Lorsque le générique de la première saison commence, les téléspectateurs regardent Shane et Ilya s’éloigner, signalant qu’ils quitteront leur espace domestique aimant pour le monde froid de la politique et du hockey sur glace. À ce stade, nous nous demandons comment Shane et Ilya vont résoudre leurs problèmes logistiques. Mais même les lecteurs avides de romans comme moi peuvent sentir qu’à la fin de Rivalité passionnée Dans la première saison, nous avons lu un roman d’amour complet (même s’il est vrai qu’il n’y a pas d’épilogue), ce qui signifie que nous ne sommes pas laissés sur une falaise émotionnelle. Ces deux hommes arrivent à être heureux ensemble, même si on ne sait pas exactement comment.
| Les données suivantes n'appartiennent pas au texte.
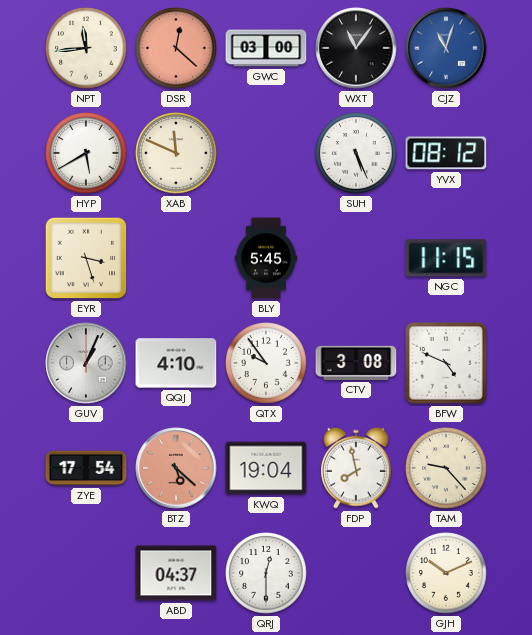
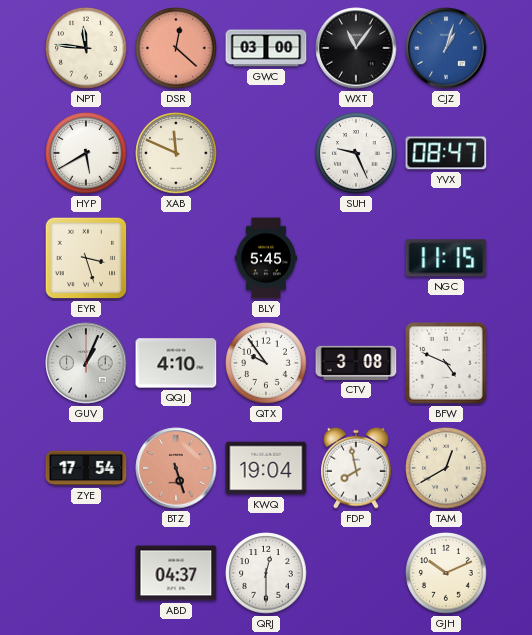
NPT: 11:44 -> 11:46
CJZ: 11:03 -> 1:03
SUH: 5:26 -> 9:26
YVX: 08:12 -> 08:47
BTZ: 5:22 -> 5:27
TAM: 9:23 -> 12:40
Le fait de regarder (et probablement de revoir) les principales scènes d’amour déclaratives de Rivalité passionnée— le baiser public, le « Je t’aime » intime et la version vulnérable de la responsabilité parentale de Yuna ne sont pas seulement une compensation pour les téléspectateurs qui terminent une année marquée par une politique agressive et des politiques dures ; c’est aussi combatif. Tierney nous présente une vision du genre d’avenir plus aimant et honnête pour lequel beaucoup d’entre nous, lecteurs hétérosexuels et queer devenus téléspectateurs de romance MM, sommes prêts à se battre.